# Using Depitox or other weed killers...



## bryngelenponies (8 April 2011)

I need a selective weed killer which will mainly kill docks and ragwort- I also need a larger quantity than something like Ragtime- enough for about 4 acres. Depitox looks like a good option, is it? (I've never used anything more than a spot weed killer up until now). However it appears that you need to be specially trained to use Depitox? I'm not specially trained to use this, so does that mean that I'll have to find another alternative, if so can you recommend any? Thanks!


----------



## bryngelenponies (8 April 2011)

Just to add, this is for use on my own land, and nobody else is using the land- so it's definitely not for commercial use in any way. I saw that it makes a difference about your date of birth, but I could get my father to use it.

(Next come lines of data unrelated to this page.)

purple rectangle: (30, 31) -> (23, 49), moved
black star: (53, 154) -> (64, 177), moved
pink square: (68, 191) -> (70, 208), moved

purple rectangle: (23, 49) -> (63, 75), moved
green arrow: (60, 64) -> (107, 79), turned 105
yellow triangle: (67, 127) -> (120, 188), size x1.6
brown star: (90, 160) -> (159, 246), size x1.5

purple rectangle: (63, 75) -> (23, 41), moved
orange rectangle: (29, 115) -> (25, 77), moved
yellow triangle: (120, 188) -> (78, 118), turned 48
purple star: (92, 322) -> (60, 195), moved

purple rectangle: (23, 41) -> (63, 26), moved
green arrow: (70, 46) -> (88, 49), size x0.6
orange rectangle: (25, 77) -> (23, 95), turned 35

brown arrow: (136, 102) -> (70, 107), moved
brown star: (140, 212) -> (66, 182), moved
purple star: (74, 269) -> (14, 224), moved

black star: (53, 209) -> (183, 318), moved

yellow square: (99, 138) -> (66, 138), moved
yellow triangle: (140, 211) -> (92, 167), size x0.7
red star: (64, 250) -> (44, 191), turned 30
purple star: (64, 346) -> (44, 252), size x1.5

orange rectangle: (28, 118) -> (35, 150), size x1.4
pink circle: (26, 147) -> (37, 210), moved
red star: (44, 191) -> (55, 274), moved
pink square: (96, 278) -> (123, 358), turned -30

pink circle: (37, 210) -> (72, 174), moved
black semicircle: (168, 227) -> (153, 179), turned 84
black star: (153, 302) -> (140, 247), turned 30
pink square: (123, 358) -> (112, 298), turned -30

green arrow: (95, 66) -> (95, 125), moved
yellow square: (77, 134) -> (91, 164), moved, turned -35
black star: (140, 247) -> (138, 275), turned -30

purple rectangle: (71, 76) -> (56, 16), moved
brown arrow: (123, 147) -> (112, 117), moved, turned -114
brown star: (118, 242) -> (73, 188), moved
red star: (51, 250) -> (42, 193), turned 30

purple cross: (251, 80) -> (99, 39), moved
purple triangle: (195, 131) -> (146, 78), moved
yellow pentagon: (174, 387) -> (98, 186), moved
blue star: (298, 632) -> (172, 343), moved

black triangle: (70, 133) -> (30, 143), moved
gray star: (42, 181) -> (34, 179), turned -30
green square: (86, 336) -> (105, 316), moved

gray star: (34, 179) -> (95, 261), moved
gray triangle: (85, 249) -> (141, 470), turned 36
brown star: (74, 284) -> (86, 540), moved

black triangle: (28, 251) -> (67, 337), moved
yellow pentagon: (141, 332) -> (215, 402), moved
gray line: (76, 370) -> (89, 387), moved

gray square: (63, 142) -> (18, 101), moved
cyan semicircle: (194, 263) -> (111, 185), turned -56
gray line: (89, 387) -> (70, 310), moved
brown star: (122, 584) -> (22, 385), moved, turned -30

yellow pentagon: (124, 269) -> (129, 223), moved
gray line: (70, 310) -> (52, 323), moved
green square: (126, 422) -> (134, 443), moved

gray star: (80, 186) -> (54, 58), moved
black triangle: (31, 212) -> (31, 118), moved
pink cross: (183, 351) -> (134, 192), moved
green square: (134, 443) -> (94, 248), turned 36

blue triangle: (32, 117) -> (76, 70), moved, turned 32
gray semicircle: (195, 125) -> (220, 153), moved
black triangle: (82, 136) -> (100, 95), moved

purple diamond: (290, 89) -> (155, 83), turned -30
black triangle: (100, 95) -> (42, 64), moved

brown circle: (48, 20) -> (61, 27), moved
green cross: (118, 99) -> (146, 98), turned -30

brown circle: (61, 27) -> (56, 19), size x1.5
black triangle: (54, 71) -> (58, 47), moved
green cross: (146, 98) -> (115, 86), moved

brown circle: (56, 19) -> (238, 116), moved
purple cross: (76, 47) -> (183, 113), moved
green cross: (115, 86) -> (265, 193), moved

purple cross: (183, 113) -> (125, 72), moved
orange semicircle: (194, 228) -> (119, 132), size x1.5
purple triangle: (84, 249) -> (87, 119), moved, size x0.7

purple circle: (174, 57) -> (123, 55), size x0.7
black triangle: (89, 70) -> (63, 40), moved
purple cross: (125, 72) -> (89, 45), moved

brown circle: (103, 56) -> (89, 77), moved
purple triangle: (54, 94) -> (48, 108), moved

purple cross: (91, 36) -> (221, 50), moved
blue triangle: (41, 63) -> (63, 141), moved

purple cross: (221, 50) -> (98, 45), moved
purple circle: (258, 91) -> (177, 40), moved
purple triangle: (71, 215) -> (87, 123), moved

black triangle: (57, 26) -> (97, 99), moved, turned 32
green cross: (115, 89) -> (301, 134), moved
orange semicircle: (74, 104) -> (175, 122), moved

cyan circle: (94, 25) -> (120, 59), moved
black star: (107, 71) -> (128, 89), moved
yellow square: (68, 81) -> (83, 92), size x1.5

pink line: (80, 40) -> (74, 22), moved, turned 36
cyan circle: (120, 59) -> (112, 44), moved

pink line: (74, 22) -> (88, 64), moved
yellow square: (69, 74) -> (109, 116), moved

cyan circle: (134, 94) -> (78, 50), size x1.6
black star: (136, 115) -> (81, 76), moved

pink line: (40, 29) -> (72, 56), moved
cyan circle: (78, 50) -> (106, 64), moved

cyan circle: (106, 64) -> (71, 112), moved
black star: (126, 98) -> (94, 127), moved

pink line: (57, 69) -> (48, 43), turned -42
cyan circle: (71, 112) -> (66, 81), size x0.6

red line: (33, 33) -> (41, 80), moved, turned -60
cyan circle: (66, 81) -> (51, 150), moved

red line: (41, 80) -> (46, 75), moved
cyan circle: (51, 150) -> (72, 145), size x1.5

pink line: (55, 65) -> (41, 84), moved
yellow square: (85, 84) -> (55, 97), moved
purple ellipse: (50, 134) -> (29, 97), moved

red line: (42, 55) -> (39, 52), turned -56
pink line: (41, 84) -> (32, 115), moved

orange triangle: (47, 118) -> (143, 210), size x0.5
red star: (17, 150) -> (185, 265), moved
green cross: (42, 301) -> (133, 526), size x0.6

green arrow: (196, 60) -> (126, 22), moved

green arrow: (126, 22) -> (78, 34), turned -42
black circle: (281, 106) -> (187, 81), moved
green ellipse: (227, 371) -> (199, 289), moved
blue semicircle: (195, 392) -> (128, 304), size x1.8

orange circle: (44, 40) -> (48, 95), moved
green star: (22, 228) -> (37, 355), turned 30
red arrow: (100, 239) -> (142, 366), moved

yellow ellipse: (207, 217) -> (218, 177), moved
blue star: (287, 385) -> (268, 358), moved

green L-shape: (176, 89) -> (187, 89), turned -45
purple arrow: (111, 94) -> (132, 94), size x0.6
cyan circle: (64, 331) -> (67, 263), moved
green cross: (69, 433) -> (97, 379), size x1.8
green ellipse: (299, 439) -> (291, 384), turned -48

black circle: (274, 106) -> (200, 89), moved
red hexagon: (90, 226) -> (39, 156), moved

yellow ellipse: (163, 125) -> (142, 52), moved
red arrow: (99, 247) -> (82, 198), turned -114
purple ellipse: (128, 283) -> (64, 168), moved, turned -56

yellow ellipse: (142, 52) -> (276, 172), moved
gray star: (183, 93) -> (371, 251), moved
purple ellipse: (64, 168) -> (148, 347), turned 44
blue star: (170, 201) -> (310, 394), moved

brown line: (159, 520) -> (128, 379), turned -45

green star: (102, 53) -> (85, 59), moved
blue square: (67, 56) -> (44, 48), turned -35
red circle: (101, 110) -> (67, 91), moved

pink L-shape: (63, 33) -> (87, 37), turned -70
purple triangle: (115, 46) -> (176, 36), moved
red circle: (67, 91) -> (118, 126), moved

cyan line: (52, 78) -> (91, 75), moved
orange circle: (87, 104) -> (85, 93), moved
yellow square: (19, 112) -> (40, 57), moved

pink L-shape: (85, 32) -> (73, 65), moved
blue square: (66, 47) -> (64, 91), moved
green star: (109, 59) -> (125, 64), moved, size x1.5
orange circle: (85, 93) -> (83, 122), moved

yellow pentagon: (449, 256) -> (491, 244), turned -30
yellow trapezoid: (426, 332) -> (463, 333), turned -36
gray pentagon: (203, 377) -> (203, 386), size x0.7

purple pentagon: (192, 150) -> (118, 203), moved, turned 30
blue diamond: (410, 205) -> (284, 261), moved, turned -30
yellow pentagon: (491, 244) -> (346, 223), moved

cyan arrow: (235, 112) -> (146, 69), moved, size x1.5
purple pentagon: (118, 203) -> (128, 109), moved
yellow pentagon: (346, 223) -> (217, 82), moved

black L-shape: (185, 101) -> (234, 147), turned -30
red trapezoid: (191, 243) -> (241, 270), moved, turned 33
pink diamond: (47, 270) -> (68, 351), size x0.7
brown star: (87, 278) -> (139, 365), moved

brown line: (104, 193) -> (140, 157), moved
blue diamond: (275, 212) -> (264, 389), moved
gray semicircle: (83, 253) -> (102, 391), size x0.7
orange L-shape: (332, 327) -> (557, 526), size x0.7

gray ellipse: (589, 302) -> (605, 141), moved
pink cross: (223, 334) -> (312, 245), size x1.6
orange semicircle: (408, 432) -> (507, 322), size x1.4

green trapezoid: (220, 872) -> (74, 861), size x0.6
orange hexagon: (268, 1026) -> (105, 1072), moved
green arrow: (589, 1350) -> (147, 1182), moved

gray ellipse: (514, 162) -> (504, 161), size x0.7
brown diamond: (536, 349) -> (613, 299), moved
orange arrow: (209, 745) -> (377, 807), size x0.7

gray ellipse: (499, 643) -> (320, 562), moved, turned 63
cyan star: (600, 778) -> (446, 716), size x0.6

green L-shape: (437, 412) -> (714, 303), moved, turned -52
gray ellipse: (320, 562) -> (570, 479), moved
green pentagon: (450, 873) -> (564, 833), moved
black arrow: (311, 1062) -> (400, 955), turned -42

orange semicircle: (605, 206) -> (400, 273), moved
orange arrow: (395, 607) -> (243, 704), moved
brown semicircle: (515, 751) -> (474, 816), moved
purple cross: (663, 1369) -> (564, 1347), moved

So am I able to buy a weed killer that requires a trained person to use it?


----------



## bryngelenponies (8 April 2011)

Anyone please?


----------



## jrp204 (8 April 2011)

Contact your local ag merchants, most have an agronomist who will steer you in the right direction.


----------



## Gluttonforpunishment (8 April 2011)

controlled weed killers can only be purchased by qualified individuals.

You really don't want to be applying chemicals you have not been trained to use.

Personally I'd ask a local farmer to come and do it for you - they would most likely already have suitable stuff in stock and it would take no time to do 4 acres so probably they'd charge you a pittance.


----------



## Faithkat (8 April 2011)

Depitox is excellent.  I can't remember the exact dilution I used but it killed docks, thistle and nettles very quickly.  They had completely wilted within 24 hours and were totally dead within another 24 hours - and didn't come back!  I watered it on using an ordinary watering can; bit tedious and labour intensive but you can put it on the exact areas you want and not waste it by spraying.


----------



## rema (8 April 2011)

Depitox or Agritox is brilliant..horses/livestock must stay off the land until 14 days after..you will still need to up root the dead ragwort and docks.You will see the Ragwort starting to wilt within an hour or so..it will start to go black.I used a knapsack sprayer (you can pick them up for about £5-10..If i remember rightly it needs to be diluted 10 water to 1 Depitox.Please wear gloves it can burn your skin..I went to my local Mole valley and spoke to the Agri expert and advised me that Depitox was the best to use.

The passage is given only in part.